──────── EXCERPTED RECORDS

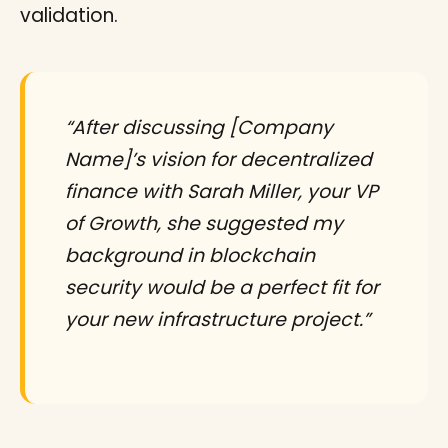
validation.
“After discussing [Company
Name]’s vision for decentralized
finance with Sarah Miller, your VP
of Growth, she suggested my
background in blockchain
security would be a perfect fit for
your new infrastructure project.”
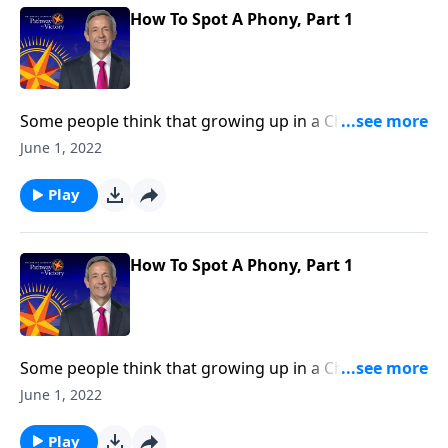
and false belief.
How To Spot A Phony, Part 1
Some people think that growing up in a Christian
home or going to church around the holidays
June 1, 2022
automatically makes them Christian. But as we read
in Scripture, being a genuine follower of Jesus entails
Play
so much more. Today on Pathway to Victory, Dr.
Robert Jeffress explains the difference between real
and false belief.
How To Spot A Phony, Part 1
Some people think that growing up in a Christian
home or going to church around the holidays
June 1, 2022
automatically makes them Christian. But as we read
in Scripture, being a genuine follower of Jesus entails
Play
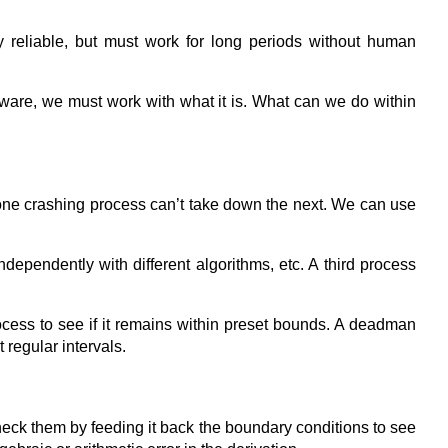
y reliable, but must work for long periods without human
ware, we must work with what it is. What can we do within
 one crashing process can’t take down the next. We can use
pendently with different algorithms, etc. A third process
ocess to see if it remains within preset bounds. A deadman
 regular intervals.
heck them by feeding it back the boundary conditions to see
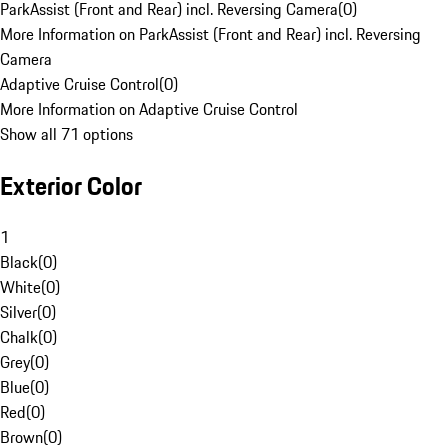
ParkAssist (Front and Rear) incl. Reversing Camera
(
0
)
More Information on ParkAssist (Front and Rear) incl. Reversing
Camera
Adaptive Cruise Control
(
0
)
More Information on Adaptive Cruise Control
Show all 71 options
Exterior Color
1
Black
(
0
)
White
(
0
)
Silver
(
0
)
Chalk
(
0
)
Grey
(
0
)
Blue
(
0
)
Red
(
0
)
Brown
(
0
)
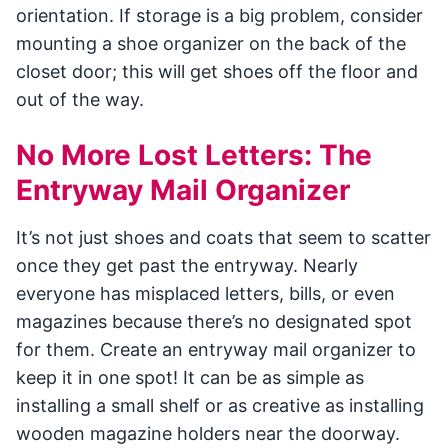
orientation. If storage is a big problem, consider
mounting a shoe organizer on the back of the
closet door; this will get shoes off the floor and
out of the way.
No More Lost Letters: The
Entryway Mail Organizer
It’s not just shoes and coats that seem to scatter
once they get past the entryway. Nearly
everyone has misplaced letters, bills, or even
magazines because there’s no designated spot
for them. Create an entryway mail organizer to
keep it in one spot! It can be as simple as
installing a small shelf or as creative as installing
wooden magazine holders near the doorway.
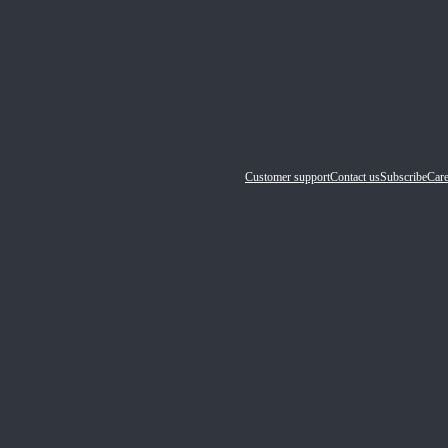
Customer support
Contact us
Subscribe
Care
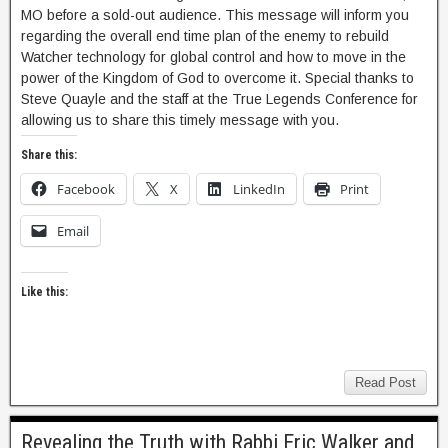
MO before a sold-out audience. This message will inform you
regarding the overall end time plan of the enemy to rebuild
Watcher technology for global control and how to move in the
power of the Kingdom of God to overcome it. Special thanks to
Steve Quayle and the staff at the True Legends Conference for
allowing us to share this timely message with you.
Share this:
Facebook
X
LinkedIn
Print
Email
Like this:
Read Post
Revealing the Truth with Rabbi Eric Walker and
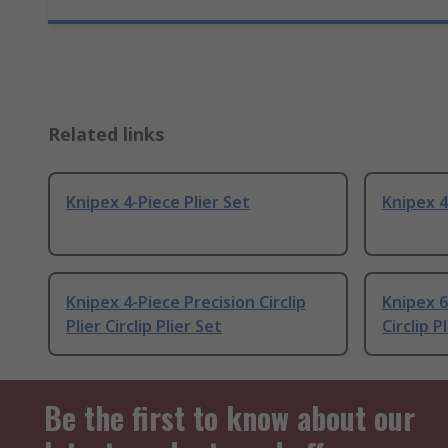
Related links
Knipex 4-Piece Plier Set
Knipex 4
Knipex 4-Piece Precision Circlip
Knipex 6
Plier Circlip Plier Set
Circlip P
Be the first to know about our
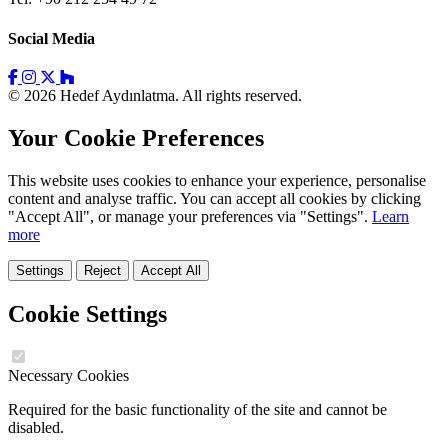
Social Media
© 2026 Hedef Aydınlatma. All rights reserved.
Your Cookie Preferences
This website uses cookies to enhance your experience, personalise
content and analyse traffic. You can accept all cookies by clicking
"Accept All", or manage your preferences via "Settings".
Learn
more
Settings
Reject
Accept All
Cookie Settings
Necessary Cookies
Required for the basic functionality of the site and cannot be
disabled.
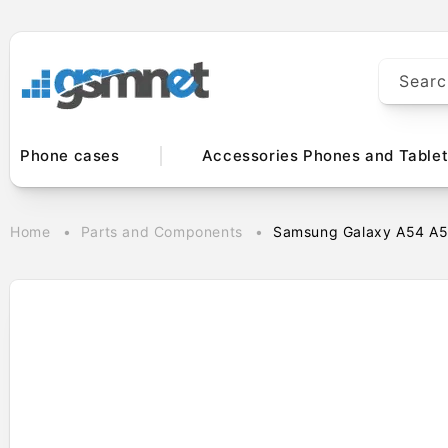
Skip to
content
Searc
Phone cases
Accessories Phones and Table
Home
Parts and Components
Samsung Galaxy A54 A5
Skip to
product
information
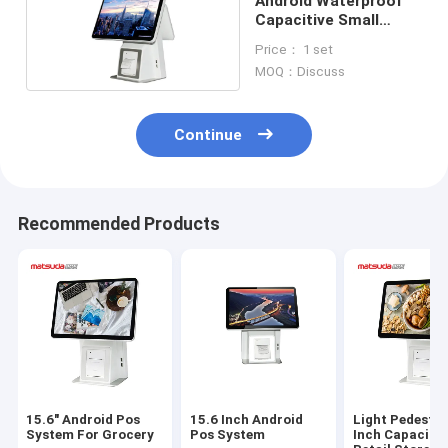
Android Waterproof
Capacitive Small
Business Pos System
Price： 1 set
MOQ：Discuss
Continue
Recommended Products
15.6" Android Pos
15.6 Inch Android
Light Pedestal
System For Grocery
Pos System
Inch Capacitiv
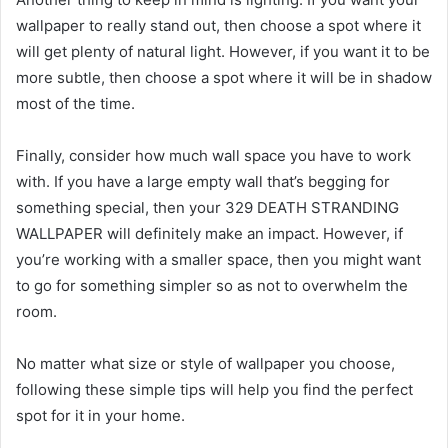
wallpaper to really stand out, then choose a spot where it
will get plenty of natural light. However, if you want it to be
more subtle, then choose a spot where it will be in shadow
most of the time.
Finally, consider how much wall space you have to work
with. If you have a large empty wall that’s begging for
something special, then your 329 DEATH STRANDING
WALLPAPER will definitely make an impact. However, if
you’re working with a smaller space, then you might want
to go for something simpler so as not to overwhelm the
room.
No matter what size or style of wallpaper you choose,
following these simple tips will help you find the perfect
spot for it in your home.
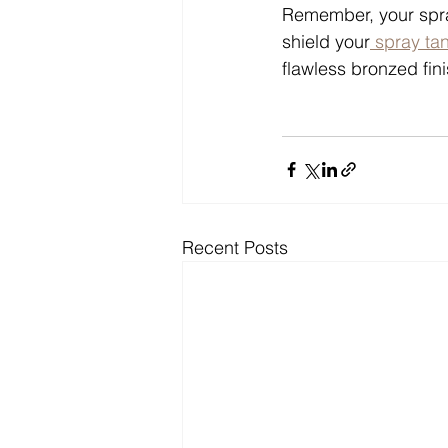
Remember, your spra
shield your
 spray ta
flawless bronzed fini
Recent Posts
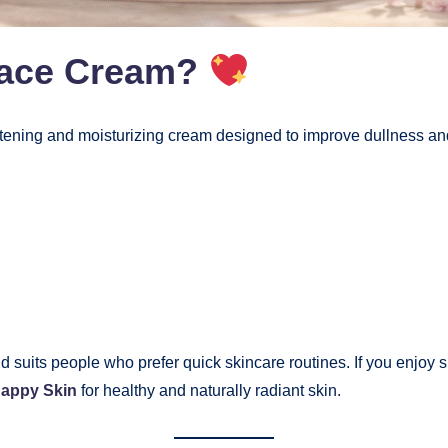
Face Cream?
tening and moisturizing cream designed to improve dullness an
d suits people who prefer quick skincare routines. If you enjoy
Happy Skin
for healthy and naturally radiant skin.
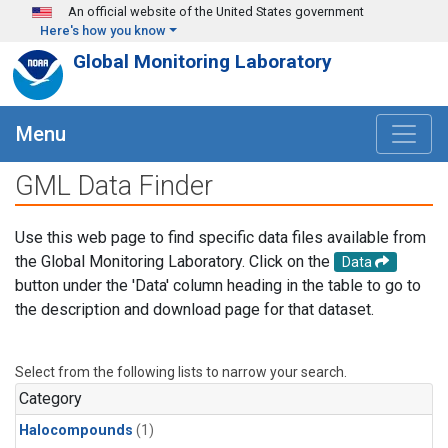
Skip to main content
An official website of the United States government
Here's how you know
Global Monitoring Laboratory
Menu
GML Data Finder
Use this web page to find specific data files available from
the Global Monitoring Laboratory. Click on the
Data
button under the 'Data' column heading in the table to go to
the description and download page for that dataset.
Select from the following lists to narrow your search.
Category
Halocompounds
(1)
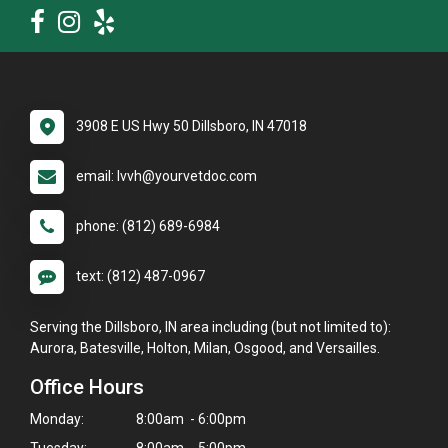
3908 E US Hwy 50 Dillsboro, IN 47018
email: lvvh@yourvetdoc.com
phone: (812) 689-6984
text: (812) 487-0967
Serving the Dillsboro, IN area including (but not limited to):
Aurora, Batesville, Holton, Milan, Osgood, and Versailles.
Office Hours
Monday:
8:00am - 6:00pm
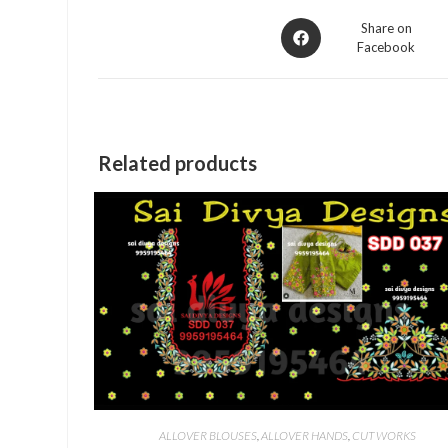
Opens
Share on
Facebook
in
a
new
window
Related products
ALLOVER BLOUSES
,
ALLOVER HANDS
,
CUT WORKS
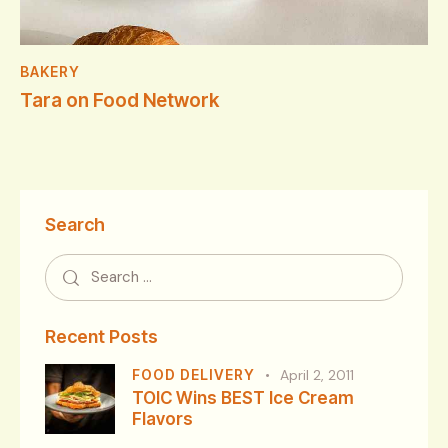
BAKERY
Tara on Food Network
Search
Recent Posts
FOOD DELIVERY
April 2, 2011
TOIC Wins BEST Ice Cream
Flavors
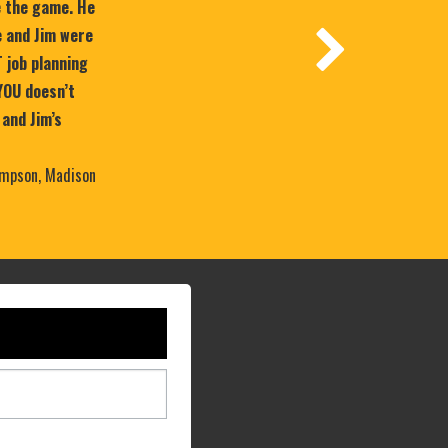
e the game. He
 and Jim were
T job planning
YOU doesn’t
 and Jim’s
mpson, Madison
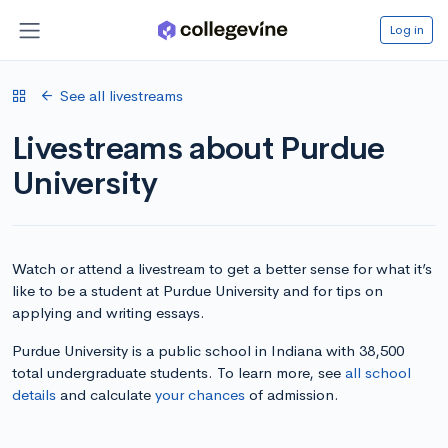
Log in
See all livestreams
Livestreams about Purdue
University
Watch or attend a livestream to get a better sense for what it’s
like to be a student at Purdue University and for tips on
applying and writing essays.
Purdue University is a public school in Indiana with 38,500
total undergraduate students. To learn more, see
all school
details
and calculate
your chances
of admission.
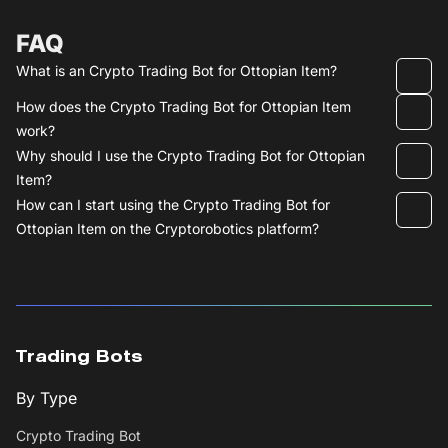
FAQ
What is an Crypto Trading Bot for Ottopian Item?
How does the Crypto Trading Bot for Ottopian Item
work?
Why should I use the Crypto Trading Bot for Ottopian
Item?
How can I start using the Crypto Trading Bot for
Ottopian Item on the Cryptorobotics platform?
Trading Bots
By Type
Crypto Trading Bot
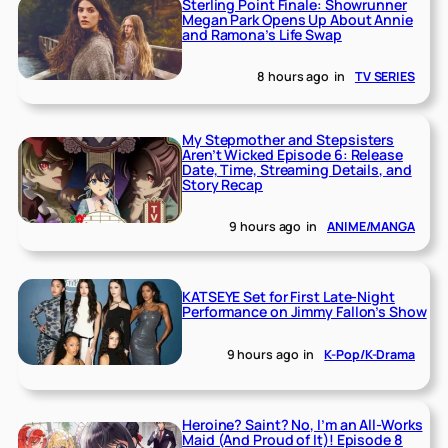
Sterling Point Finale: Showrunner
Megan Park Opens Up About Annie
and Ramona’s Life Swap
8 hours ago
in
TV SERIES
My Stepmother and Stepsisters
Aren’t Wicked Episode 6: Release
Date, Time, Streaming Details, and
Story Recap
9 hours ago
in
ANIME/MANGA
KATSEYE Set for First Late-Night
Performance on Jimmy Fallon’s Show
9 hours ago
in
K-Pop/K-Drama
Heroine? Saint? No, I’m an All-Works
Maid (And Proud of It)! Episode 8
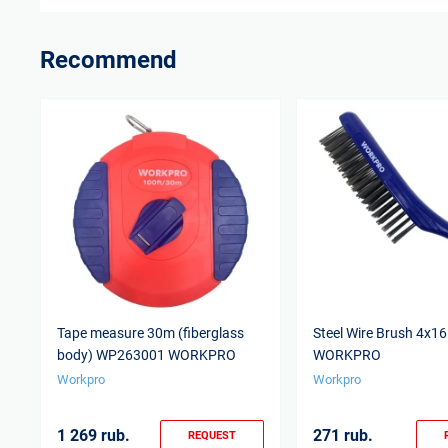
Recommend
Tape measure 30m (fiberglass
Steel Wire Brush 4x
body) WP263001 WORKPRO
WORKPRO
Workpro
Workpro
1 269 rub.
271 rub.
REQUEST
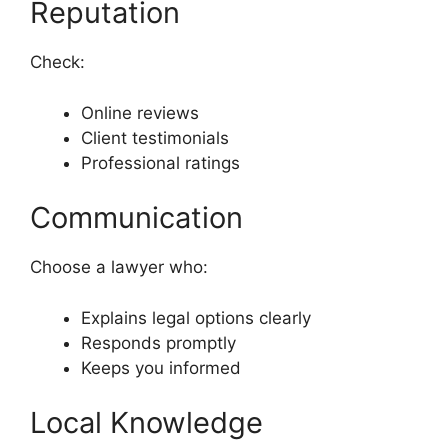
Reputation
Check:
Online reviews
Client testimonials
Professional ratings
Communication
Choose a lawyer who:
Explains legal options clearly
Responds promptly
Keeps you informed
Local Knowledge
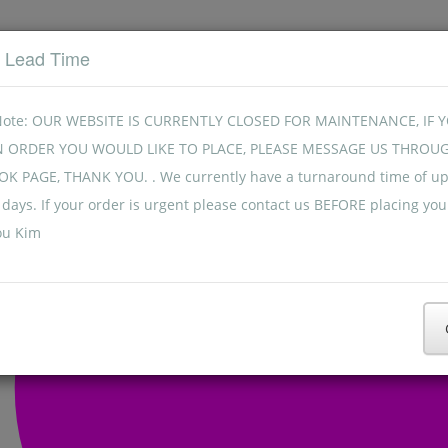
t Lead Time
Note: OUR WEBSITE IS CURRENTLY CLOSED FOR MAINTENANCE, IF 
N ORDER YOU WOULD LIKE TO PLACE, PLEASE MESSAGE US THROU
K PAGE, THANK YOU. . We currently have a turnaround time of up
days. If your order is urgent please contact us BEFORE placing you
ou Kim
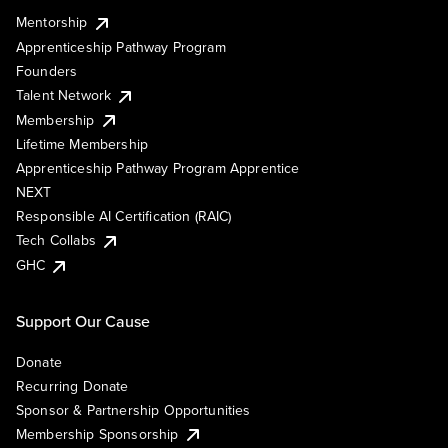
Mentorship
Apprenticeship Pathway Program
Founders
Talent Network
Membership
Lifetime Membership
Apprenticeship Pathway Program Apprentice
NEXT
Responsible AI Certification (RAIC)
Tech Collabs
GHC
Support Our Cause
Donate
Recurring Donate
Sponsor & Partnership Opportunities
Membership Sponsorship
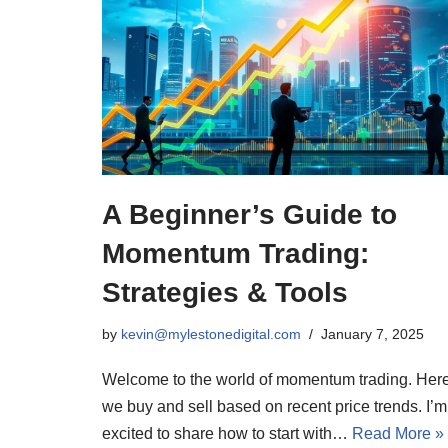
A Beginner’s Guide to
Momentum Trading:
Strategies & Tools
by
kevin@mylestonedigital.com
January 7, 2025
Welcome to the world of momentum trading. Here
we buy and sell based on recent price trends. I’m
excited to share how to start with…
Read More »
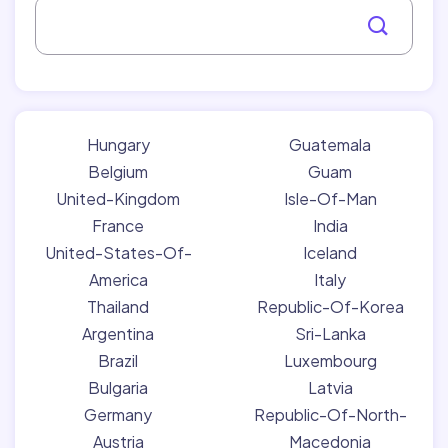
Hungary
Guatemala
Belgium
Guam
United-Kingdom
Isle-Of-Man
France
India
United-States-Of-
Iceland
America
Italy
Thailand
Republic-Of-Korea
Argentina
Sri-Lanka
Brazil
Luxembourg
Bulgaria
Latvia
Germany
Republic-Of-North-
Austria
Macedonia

────────────────

- EXERCISE -
Each line containing the word "content" needs to be copied from the data above.

- SOLVED PROBLEM -
content and analyse traffic. You can accept all cookies by clicking
content
Skip to main content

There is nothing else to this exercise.